Statistical analysis
The results of the experiment were analyzed with a one-way ANOVA method using SPSS 23.0 software. Data were presented as mean ± SD. p < 0.05 was set as a significant difference between groups.
Results
TRIM44 promotes OC cell proliferation, migration, and invasion, and inhibits apoptosis in vitro
To determine the potential cellular function of TRIM44 in OC, we overexpressed TRIM44 in SKOV3 cells. Western blotting and RT-qPCR assays showed a dramatic increase in TRIM44 expression in SKOV3 (Fig. 1A, B). First, we applied the CCK8 assay for cell viability analysis. We found that TRIM44 overexpression significantly promoted OC cell proliferation (Fig. 1C). Secondly, we used scratch assay to show that after 48 h of cell proliferation, the scratch healing distance of cells in the h-TRIM44 overexpression group was significantly narrower than that of the control group. Lateral migration ability of cells was accelerated, indicating that TRIM44 over-expression may be an improvement in the migration ability of SKOV3 cells (Fig. 1D, E). Moreover, the Transwell assay revealed that the number of cells migrating and invading cells through the membrane was significantly increased in the h-TRIM44 overexpression group compared with the control group, suggesting that TRIM44 overexpression could improve the migration and invasion ability of SKOV3 cells (Fig. 1F, G, H). Finally, TUNEL experiments showed that h-TRIM44 overexpression significantly reduced the number of apoptotic cells, and TRIM44 overexpression reduced the apoptotic capacity of SKOV3 cells (Fig. 1I, J). In conclusion, overexpression of TRIM44 promotes the malignant biological behaviour of OC cells, enhances proliferation, migration and invasion of SKOV3 cells and inhibits apoptosis.

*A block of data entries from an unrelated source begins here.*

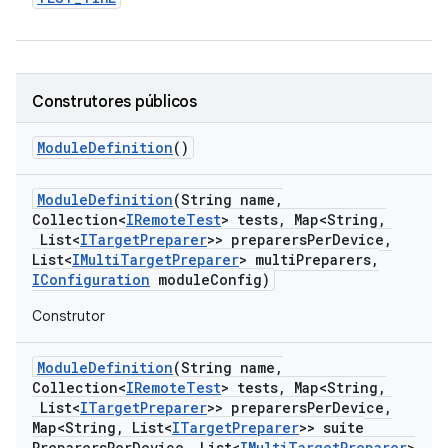
Construtores públicos
Module
Definition
()
Module
Definition
(String name
,
Collection<
IRemote
Test
> tests
,
Map<String
,
List<
ITarget
Preparer
>> preparers
Per
Device
,
List<
IMulti
Target
Preparer
> multi
Preparers
,
IConfiguration
module
Config)
Construtor
Module
Definition
(String name
,
Collection<
IRemote
Test
> tests
,
Map<String
,
List<
ITarget
Preparer
>> preparers
Per
Device
,
Map<String
,
List<
ITarget
Preparer
>> suite
Preparers
Per
Device
,
List<
IMulti
Target
Preparer
>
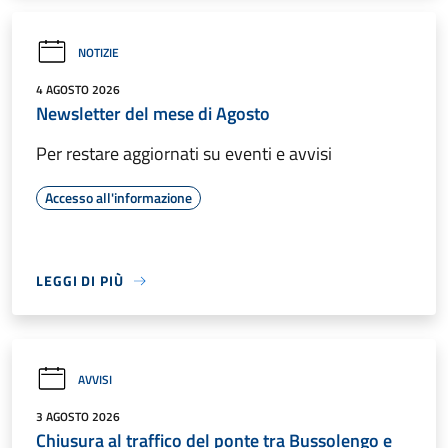
NOTIZIE
4 AGOSTO 2026
Newsletter del mese di Agosto
Per restare aggiornati su eventi e avvisi
Accesso all'informazione
LEGGI DI PIÙ
AVVISI
3 AGOSTO 2026
Chiusura al traffico del ponte tra Bussolengo e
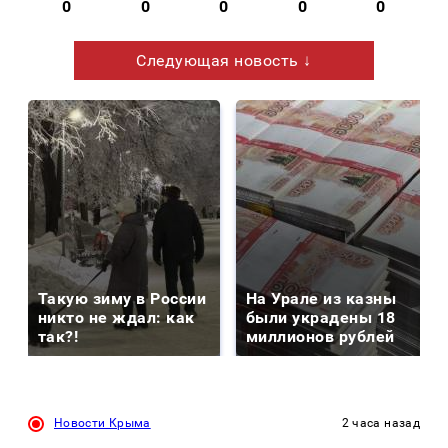
0
0
0
0
0
Следующая новость ↓
Такую зиму в России
На Урале из казны
никто не ждал: как
были украдены 18
так?!
миллионов рублей
Новости Крыма
2 часа назад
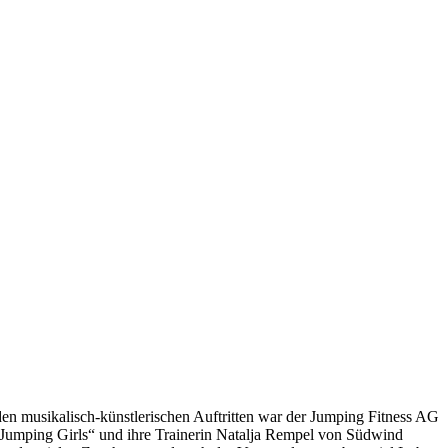
en musikalisch-künstlerischen Auftritten war der Jumping Fitness AG
 „Jumping Girls“ und ihre Trainerin Natalja Rempel von Südwind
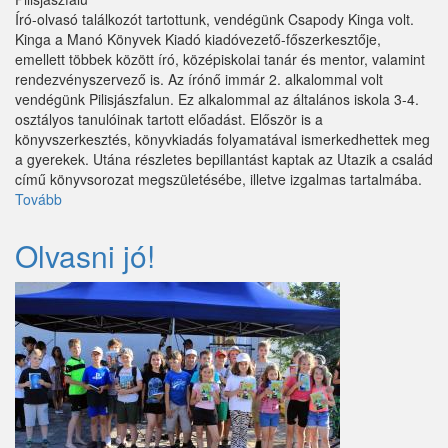
Író-olvasó találkozót tartottunk, vendégünk Csapody Kinga volt.
Kinga a Manó Könyvek Kiadó kiadóvezető-főszerkesztője,
emellett többek között író, középiskolai tanár és mentor, valamint
rendezvényszervező is. Az írónő immár 2. alkalommal volt
vendégünk Pilisjászfalun. Ez alkalommal az általános iskola 3-4.
osztályos tanulóinak tartott előadást. Először is a
könyvszerkesztés, könyvkiadás folyamatával ismerkedhettek meg
a gyerekek. Utána részletes bepillantást kaptak az Utazik a család
című könyvsorozat megszületésébe, illetve izgalmas tartalmába.
Tovább
(Író-
olvasó
találkozó)
Olvasni jó!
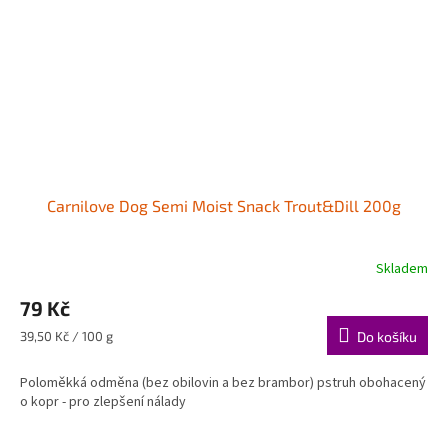
Carnilove Dog Semi Moist Snack Trout&Dill 200g
Skladem
79 Kč
Měrná
39,50 Kč / 100 g
Do košíku
cena:
Poloměkká odměna (bez obilovin a bez brambor) pstruh obohacený
o kopr - pro zlepšení nálady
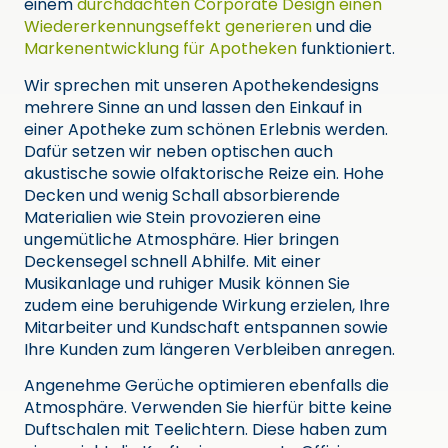
einem
durchdachten Corporate Design einen
Wiedererkennungseffekt generieren
und die
Markenentwicklung für Apotheken
funktioniert.
Wir sprechen mit unseren Apothekendesigns
mehrere Sinne an und lassen den Einkauf in
einer Apotheke zum schönen Erlebnis werden.
Dafür setzen wir neben optischen auch
akustische sowie olfaktorische Reize ein. Hohe
Decken und wenig Schall absorbierende
Materialien wie Stein provozieren eine
ungemütliche Atmosphäre. Hier bringen
Deckensegel schnell Abhilfe. Mit einer
Musikanlage und ruhiger Musik können Sie
zudem eine beruhigende Wirkung erzielen, Ihre
Mitarbeiter und Kundschaft entspannen sowie
Ihre Kunden zum längeren Verbleiben anregen.
Angenehme Gerüche optimieren ebenfalls die
Atmosphäre. Verwenden Sie hierfür bitte keine
Duftschalen mit Teelichtern. Diese haben zum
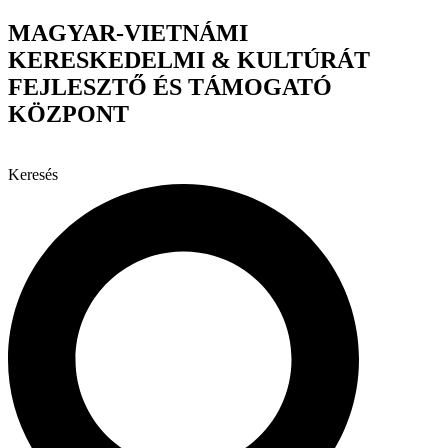
Ugrás
MAGYAR-VIETNÁMI
a
KERESKEDELMI & KULTÚRÁT
tartalomhoz
FEJLESZTŐ ÉS TÁMOGATÓ
KÖZPONT
Keresés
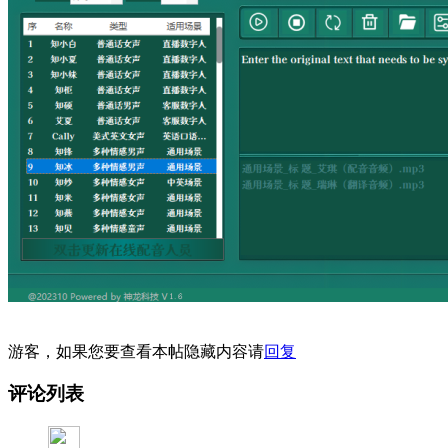
游客，如果您要查看本帖隐藏内容请
回复
评论列表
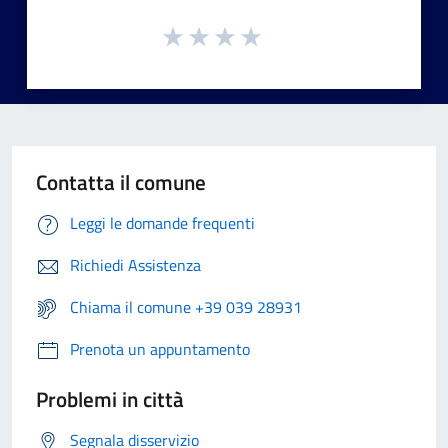
Contatta il comune
Leggi le domande frequenti
Richiedi Assistenza
Chiama il comune +39 039 28931
Prenota un appuntamento
Problemi in città
Segnala disservizio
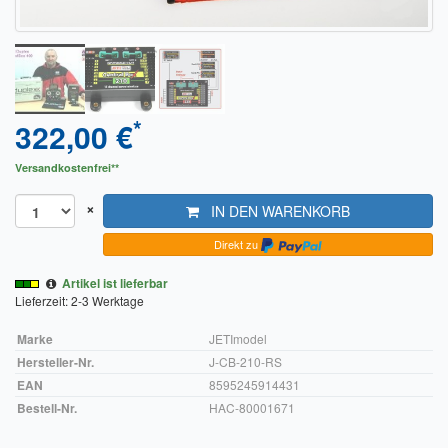
Sendungsverfolgung DPD
Verfügbarkeitsanzeige
Zahlung und Versand
*
322,00 €
Widerrufsrecht
Versandkostenfrei**
Widerrufsbelehrung für den Verkauf von Waren / Muster-
Widerrufsformular
×
IN DEN WARENKORB
Direkt zu
Widerrufsbelehrung für digitale Waren / Muster-
Widerrufsformular
Artikel ist lieferbar
Lieferzeit: 2-3 Werktage
AGB und Kundeninformationen
Marke
JETImodel
Datenschutzerklärung
Hersteller-Nr.
J-CB-210-RS
EAN
8595245914431
Hinweise zur Batterieentsorgung
Bestell-Nr.
HAC-80001671
Geschäftszeiten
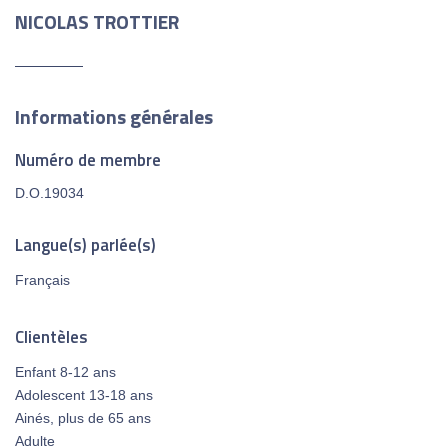
NICOLAS TROTTIER
Informations générales
Numéro de membre
D.O.19034
Langue(s) parlée(s)
Français
Clientèles
Enfant 8-12 ans
Adolescent 13-18 ans
Ainés, plus de 65 ans
Adulte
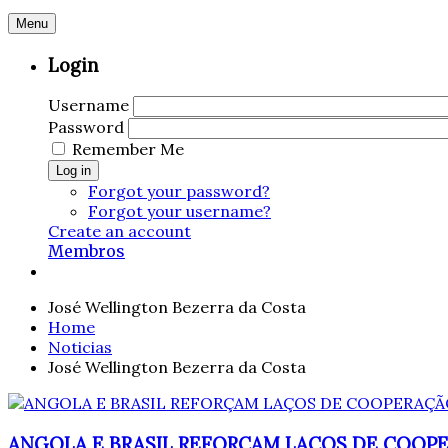
Menu
Login
Username
Password
Remember Me
Log in
Forgot your password?
Forgot your username?
Create an account
Membros
José Wellington Bezerra da Costa
Home
Noticias
José Wellington Bezerra da Costa
ANGOLA E BRASIL REFORÇAM LAÇOS DE COOP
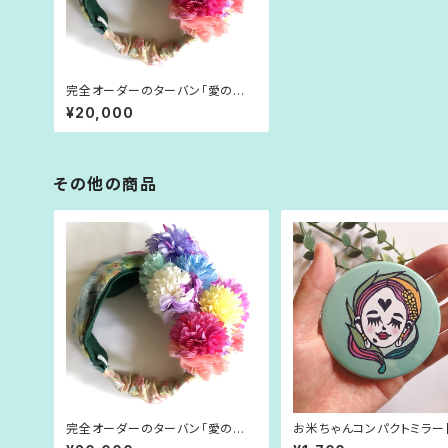
完全オーダーのターバン「愛の賛
歌」
¥20,000
その他の商品
完全オーダーのターバン「愛の賛
お米ちゃんコンパクトミラー
歌」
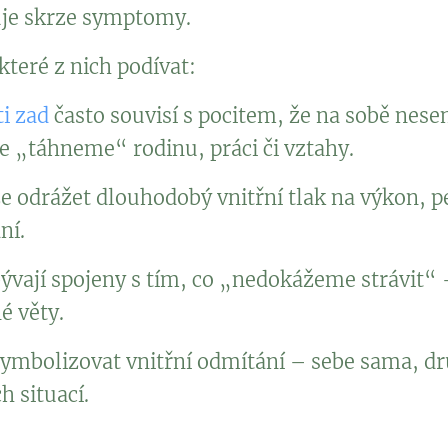
uje skrze symptomy.
teré z nich podívat:
i zad
často souvisí s pocitem, že na sobě nese
e „táhneme“ rodinu, práci či vztahy.
 odrážet dlouhodobý vnitřní tlak na výkon, 
ání.
ývají spojeny s tím, co „nedokážeme strávit“ 
é věty.
mbolizovat vnitřní odmítání – sebe sama, dr
h situací.
e v Životních mapách často objevují témata osamělosti v dě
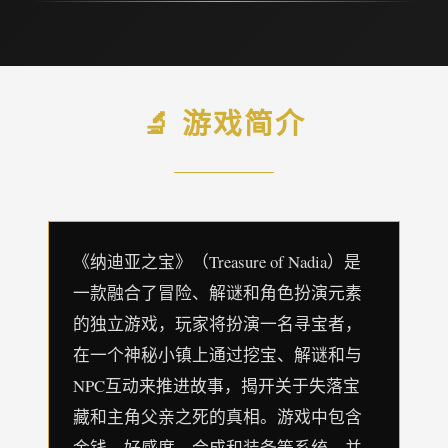
🔬 游戏简介
《纳迪亚之宝》（Treasure of Nadia）是
一款融合了冒险、解谜和角色扮演元素
的独立游戏，玩家将扮演一名寻宝者，
在一个神秘小镇上通过挖宝、解谜和与
NPC互动来推进故事，揭开关于失落宝
藏和主角父亲之死的真相。游戏中包含
金钱、好感度、合成和装备等系统，并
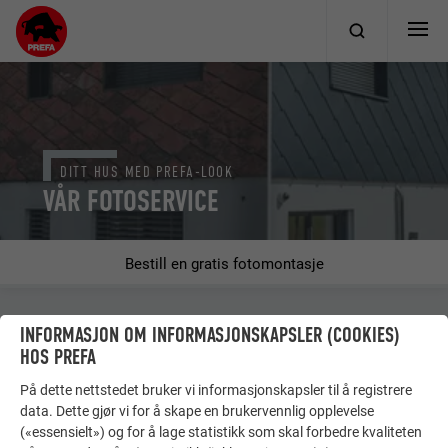
DITT HUS MED PREFA-LOOK
VÅR FOTOSERVICE
Bestill en gratis fotomontasje
INFORMASJON OM INFORMASJONSKAPSLER (COOKIES)
Ønsker du å vise hvordan huset ditt kommer til å se ut
HOS PREFA
med et PREFA tak eller PREFA fasade? Vi lager gjerne en
fotomontasje og sender den til deg! Gå ganske enkelt
På dette nettstedet bruker vi informasjonskapsler til å registrere
gjennom vår fotoservice klikk for klikk.
data. Dette gjør vi for å skape en brukervennlig opplevelse
(«essensielt») og for å lage statistikk som skal forbedre kvaliteten
Du interesserer deg for ...*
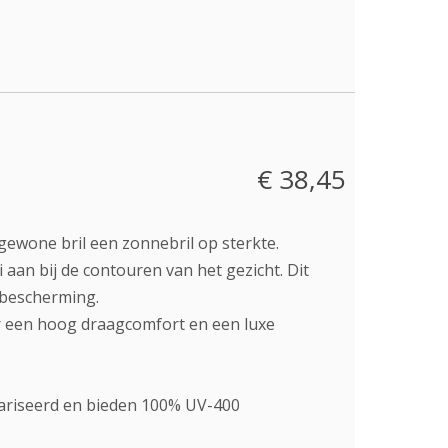
€ 38,45
ewone bril een zonnebril op sterkte.
 aan bij de contouren van het gezicht. Dit
a bescherming.
or een hoog draagcomfort en een luxe
olariseerd en bieden 100% UV-400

Effect of TRIM44 on the malignant biological behavior of OC cells. (A) PCR assessment of TRIM44 expression changes. (B) Protein blotting to assess the change in TRIM44 expression. (C) Detection of the effect of TRIM44 on cell viability. (D, E) Representative images and quantification of the effect of TRIM44 on cell migration healing ability were examined. (F, G, H) To detect the effect of TRIM44 on cell migration and invasion. (I, J) Effect of TRIM44 on apoptosis (Apoptosis cell rate = TUNEL positive cell count ÷ total cell count × 100%). Data are presented as mean ± SD (n = 3). *, P < 0.05; **, P < 0.01; ***, P < 0.001
TRIM44 regulates the growth of OC cells through NF-κB signaling pathway
To elucidate the mechanism of TRIM44-mediated OC progression, we investigated the NF-κB signaling pathway in SKOV3 cells. The results in Fig. 2A showed that TRIM44 overexpression significantly increased the expression levels of TNF-α, IL-1β, and IL-8 in the cell supernatant compared with the control. In contrast, further analysis applying Western blot experiments showed that TRIM44 overexpression significantly promoted IKKβ, p-IκBα and NF-κB p65 protein expression, while significantly inhibiting the expression of IκBα protein (Fig. 2B). In addition, TRIM44 overexpression significantly upregulated the expression of Bcl-2 and MMP-9 protein and downregulated the expression level of Caspase3 protein, the downstream target proteins of the pathway, compared with the control group (Fig. 2C, D, E). These results suggest that TRIM44 may be able to promote the anti-apoptotic and invasive ability of SKOV3 cells through activation of the NF-κB signaling pathway.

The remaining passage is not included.